Re: [Proposal] Table-level Transparent Data Encryption (TDE) and KeyManagement Service (KMS) - Mailing list pgsql-hackers

From Stephen Frost
Subject Re: [Proposal] Table-level Transparent Data Encryption (TDE) and KeyManagement Service (KMS)
Date
Msg-id 20190708224330.GH29202@tamriel.snowman.net
Whole thread Raw
In response to Re: [Proposal] Table-level Transparent Data Encryption (TDE) and KeyManagement Service (KMS)  (Bruce Momjian <bruce@momjian.us>)
Responses Re: [Proposal] Table-level Transparent Data Encryption (TDE) and KeyManagement Service (KMS)  (Bruce Momjian <bruce@momjian.us>)
List pgsql-hackers
Greetings,

* Bruce Momjian (bruce@momjian.us) wrote:
> On Mon, Jul  8, 2019 at 06:04:46PM -0400, Stephen Frost wrote:
> > * Bruce Momjian (bruce@momjian.us) wrote:
> > > On Mon, Jul  8, 2019 at 05:41:51PM -0400, Stephen Frost wrote:
> > > > * Bruce Momjian (bruce@momjian.us) wrote:
> > > > > Well, if it was a necessary features, I assume TLS 1.3 would have found
> > > > > a way to make it secure, no?  Certainly they are not shipping TLS 1.3
> > > > > with a known weakness.
> > > >
> > > > As discussed below- this is about moving goalposts, and that's, in part
> > > > at least, why re-keying isn't a *necessary* feature of TLS.  As the
> > >
> > > I agree we have to allow rekeying and allow multiple unlocked keys in
> > > the server at the same time.  The open question is whether encrypting
> > > different data with different keys and different unlock controls is
> > > possible or useful.
> >
> > I'm not sure if there's really a question about if it's *possible*?  As
> > for if it's useful, I agree there's some debate.
>
> Right, it is easily possible to keep all keys unlocked, but the value is
> minimal, and the complexity will have a cost, which is my point.

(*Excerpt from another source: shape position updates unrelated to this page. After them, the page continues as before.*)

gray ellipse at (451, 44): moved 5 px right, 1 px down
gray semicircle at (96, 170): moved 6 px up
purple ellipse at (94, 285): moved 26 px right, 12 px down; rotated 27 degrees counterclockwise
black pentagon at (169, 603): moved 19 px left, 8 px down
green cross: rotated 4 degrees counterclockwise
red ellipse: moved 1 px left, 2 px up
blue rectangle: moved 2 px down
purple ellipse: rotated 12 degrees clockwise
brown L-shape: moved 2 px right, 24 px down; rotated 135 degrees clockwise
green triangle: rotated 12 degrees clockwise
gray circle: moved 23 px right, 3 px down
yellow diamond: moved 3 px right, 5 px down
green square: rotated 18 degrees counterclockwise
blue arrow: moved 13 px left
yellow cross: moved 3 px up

Having them all unlocked but only accessible to certain privileged
processes if very different from having them unlocked and available to
every backend process.

> > > > amount of data you transmit over a given TLS connection increases
> > > > though, the risk increases and it would be better to re-key.  How much
> > > > better?  That depends a great deal on if someone is trying to mount an
> > > > attack or not.
> > >
> > > Yep, we need to allow rekey.
> >
> > Supporting a way to rekey is definitely a good idea.
>
> It is a requirement, I think.  We might have problem tracking exactly
> what key _version_ each table (or 8k block), or WAL file are.  :-(
> Ideally we would allow only two active keys, and somehow mark each page
> as using the odd or even key at a given time, or something strange.
> (Yeah, hand waving here.)

Well, that wouldn't be the ideal since it would limit us to some small
number of GBs of data written, based on the earlier discussion, right?

I'm not sure that I can see through to a system where we are rewriting
tables that are out on disk every time we hit 60GB of data written.

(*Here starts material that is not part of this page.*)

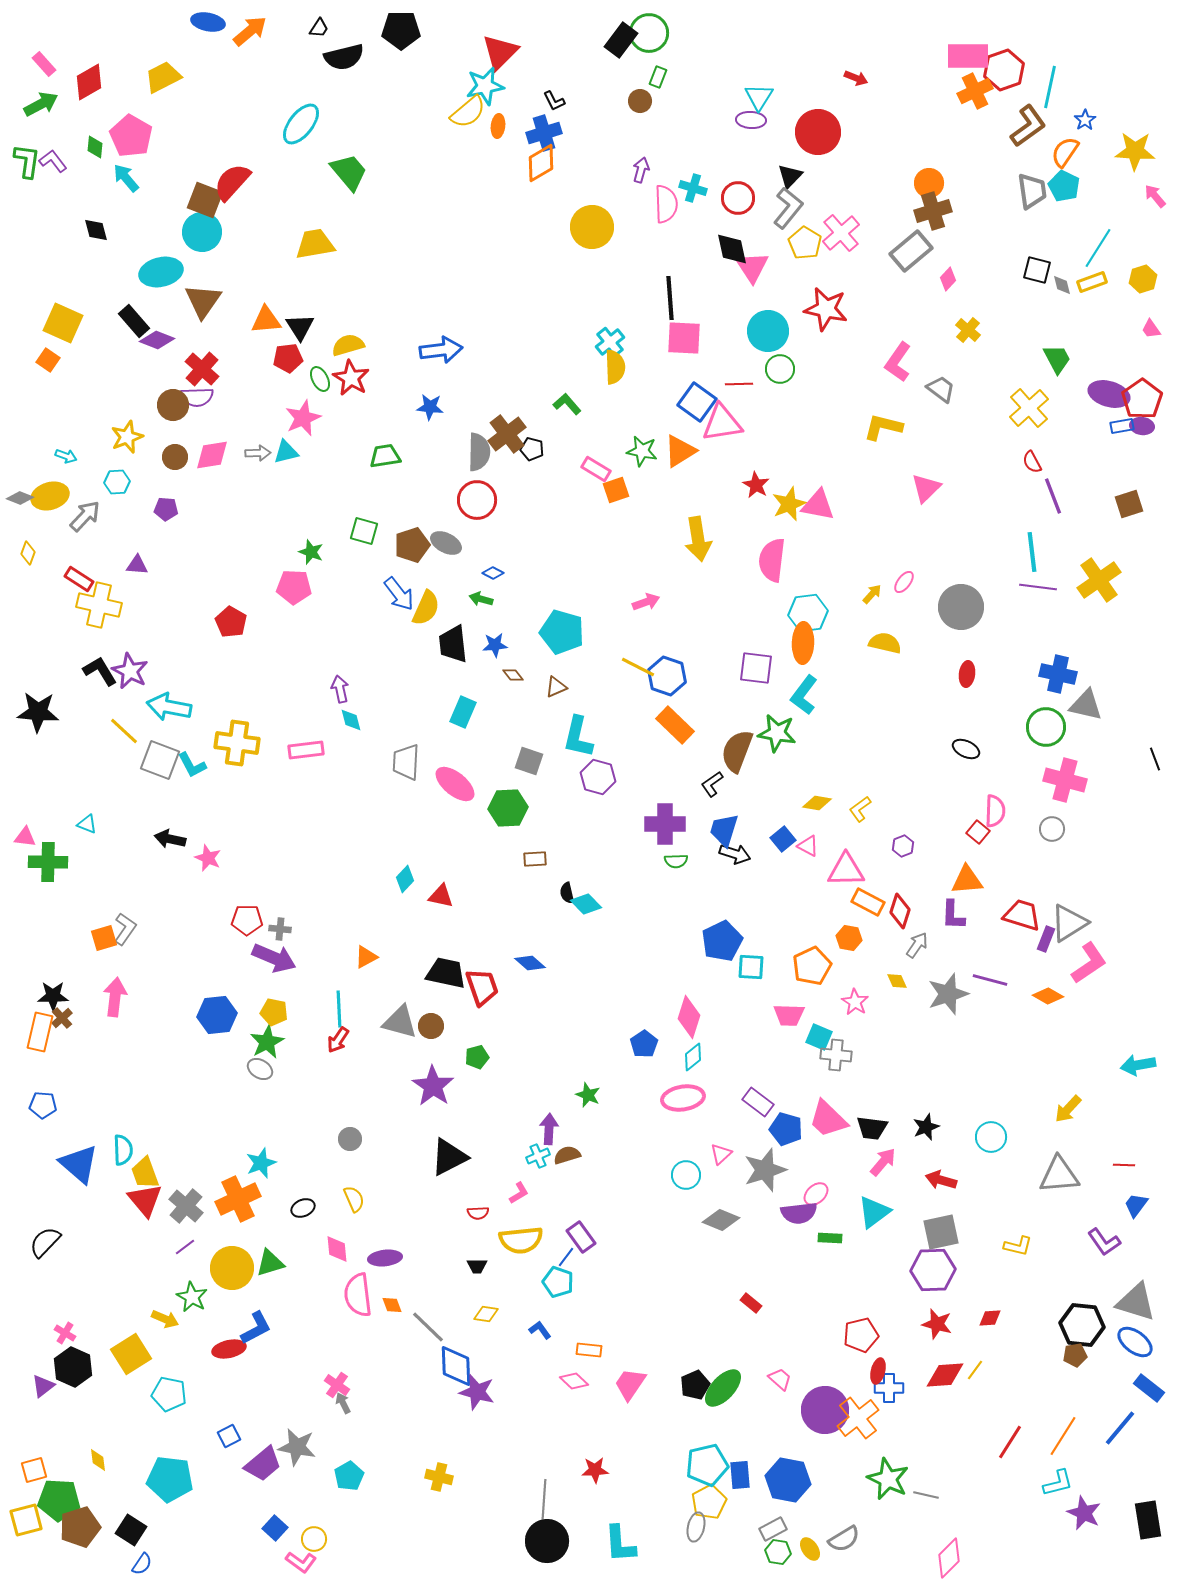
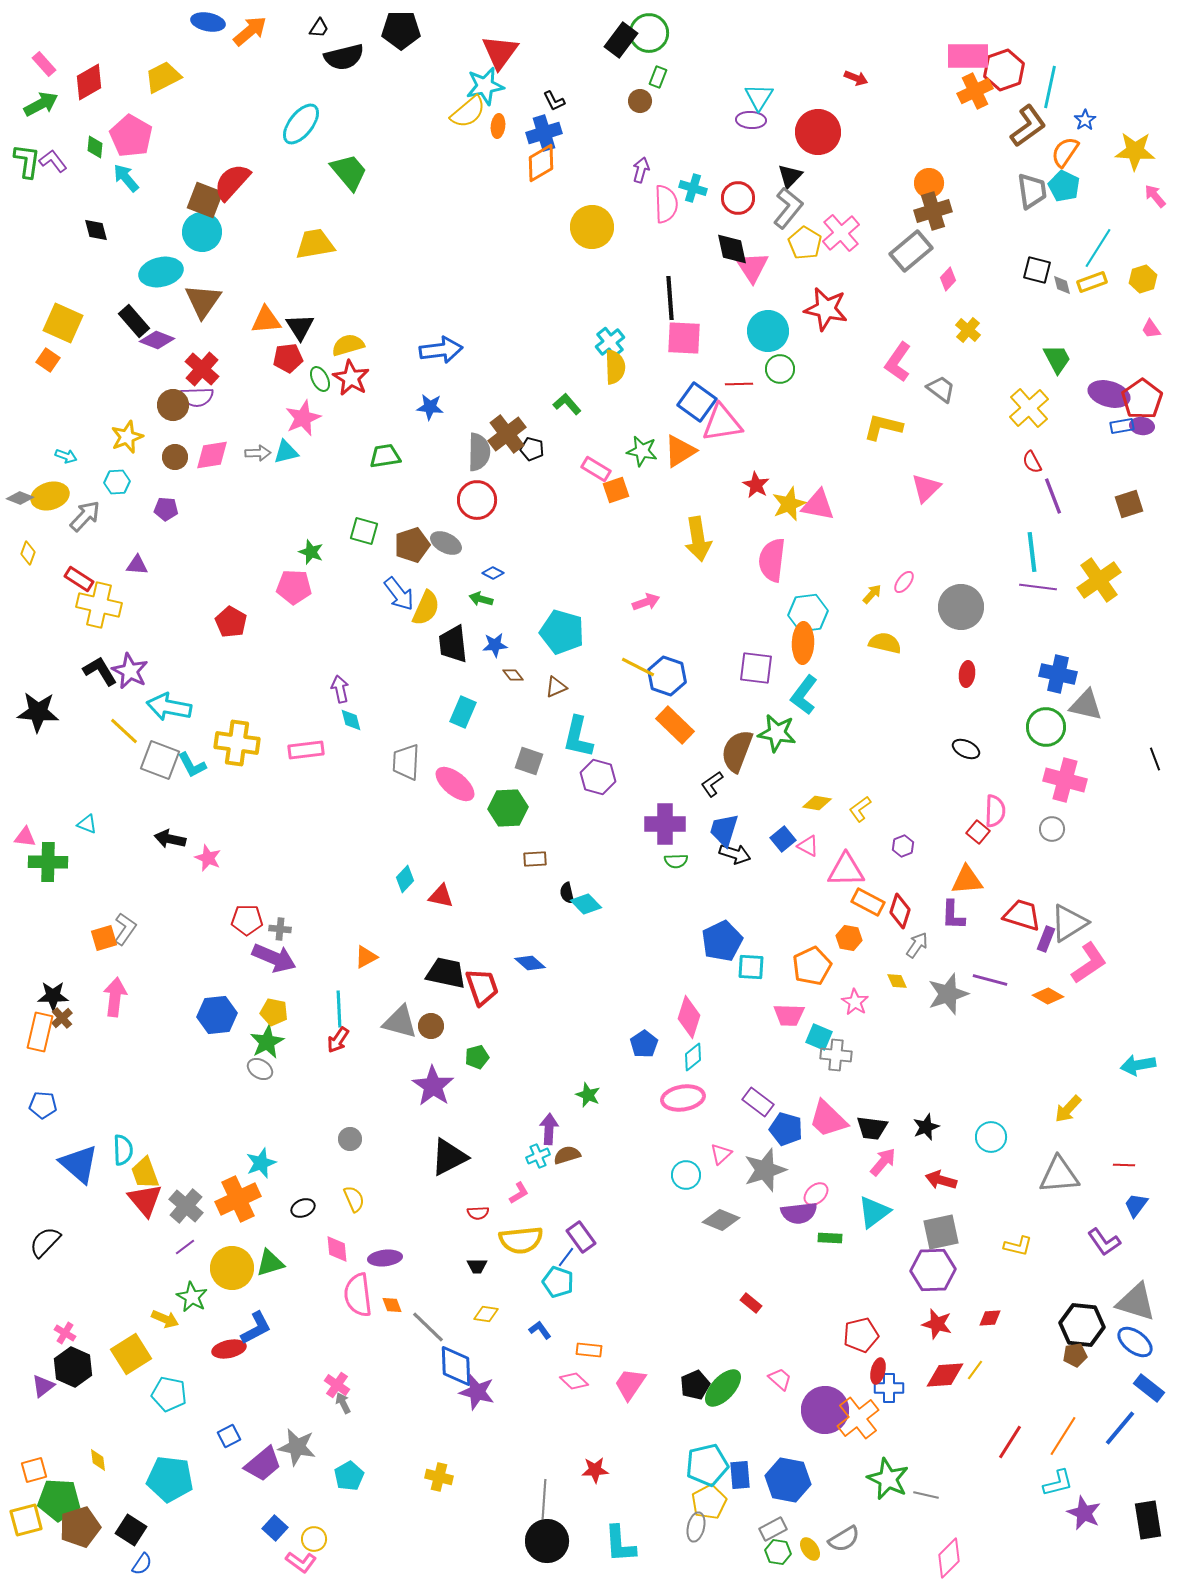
red triangle at (500, 52): rotated 9 degrees counterclockwise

Or maybe I'm misunderstanding what you're suggesting here..?

> > > Uh, well, renaming the user was a big problem, but that is the only case
> > > I can think of.  I don't see that as an issue for block or WAL sequence
> > > numbers.  If we want to use a different nonce, we have to find a way to
> > > store it or look it up efficiently.  Considering the nonce size, I don't
> > > see how that is possible.
> >
> > No, this also meant that, as an attacker, I *knew* the salt ahead of
> > time and therefore could build rainbow tables specifically for that
> > salt.  I could also use those *same* tables for any system where that
> > user had an account, even if they used different passwords on different
> > systems...
>
> Yes, 'postgres' can be used to create a nice md5 rainbow table that
> works on many servers --- good point.  Are rainbow tables possible with
> something like AES?

I'm not a cryptographer, just to be clear...  but it sure seems like if
you know what the nonce is, and a strong idea about at least what some
of the contents are, then you could work to pre-calculate a portian of
the encrypted data and be able to determine the key based on that.

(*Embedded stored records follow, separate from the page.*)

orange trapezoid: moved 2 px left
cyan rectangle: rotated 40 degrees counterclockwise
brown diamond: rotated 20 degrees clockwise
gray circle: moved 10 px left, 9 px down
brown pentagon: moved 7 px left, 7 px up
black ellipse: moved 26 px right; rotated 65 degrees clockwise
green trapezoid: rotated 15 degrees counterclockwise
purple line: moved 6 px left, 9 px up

> > I appreciate that *some* of this might not be completely relevant for
> > the way a nonce is used in cryptography, but I'd be very surprised to
> > have a cryptographer tell me that a deterministic nonce didn't have
> > similar issues or didn't reduce the value of the nonce significantly.
>
> This post:
>
>     https://stackoverflow.com/questions/36760973/why-is-random-iv-fine-for-aes-cbc-but-not-for-aes-gcm
>
> says:
>
>     GCM is a variation on Counter Mode (CTR).  As you say, with any variant
>     of Counter Mode, it is essential  that the Nonce is not repeated with
>     the same key.  Hence CTR mode  Nonces often include either a counter or
>     a timer element: something that  is guaranteed not to repeat over the
>     lifetime of the key.
>
> CTR is what we use for WAL.  8k pages, we would use CBC, which says we
> need a random nonce.  I need to dig deeper into ECB mode attack.

That page also says:

  Using a random IV / nonce for GCM has been specified as an official
  recommendation by - for instance - NIST. If anybody suggests differently
  then that's up to them.

and a recommendation by NIST certainly holds a lot of water, at least
for me.  They also have a recommendation regarding the amount of data to
encrypt with the same key, and that number is much lower than the 96-bit
randomness of the nonce, with a recommendation to use a
cryptographically sound random, meaning that the chances of a duplicate
are extremely low.

> > > Uh, well, you are much less likely to get duplicate nonce values by
> > > using block number or WAL sequence number.  If you look at the
> > > implementations, few compute random nonce values.
> >
> > Which implementations..?  Where do their nonce values come from?  I can
> > see how a nonce might have to be naturally and deterministically random,
> > if the source for it is sufficiently varied across the key space, but
> > starting at '1' and going up with the same key seems like it's just
> > giving a potential attacker more information about what the encrypted
> > data contains...
>
> Well, in many modes the nonce is just a counter, but as stated above,
> not all modes.  I need to pull out my security books to remember for
> which ones it is safe.  (Frankly, it is a lot easier to use a random
> nonce for WAL than 8k pages.)

I do appreciate that, but given the recommendation that you can encrypt
gigabytes before needing to change, I don't know that we really gain a
lot by changing for every 8K page.

> > > And you base the random goal on what?  Nonce is number used only once,
> > > and randomness is not a requirement.  You can say you prefer it, but
> > > why, because most implementations don't use random nonce.
> >
> > The encryption schemes I've worked with in the past have used a random
> > nonce, so I'm wondering where the disconnect is between us on that.
>
> OK.
>
> > > > > > When it comes to concerns about autovacuum or other system processes,
> > > > > > those don't have any direct user connections or interactions, so having
> > > > > > them be more privileged and having access to more is reasonable.
> > > > >
> > > > > Well, I am trying to understand the value of having some keys accessible
> > > > > by some parts of the system, and some not.  I am unclear what security
> > > > > value that has.
> > > >
> > > > A very real risk is a low-privilege process gaining access to the entire
> > > > backend process, and therefore being able to access anything that
> > > > backend is able to.
> > >
> > > Well, if they get to one key, they will get to them all, right?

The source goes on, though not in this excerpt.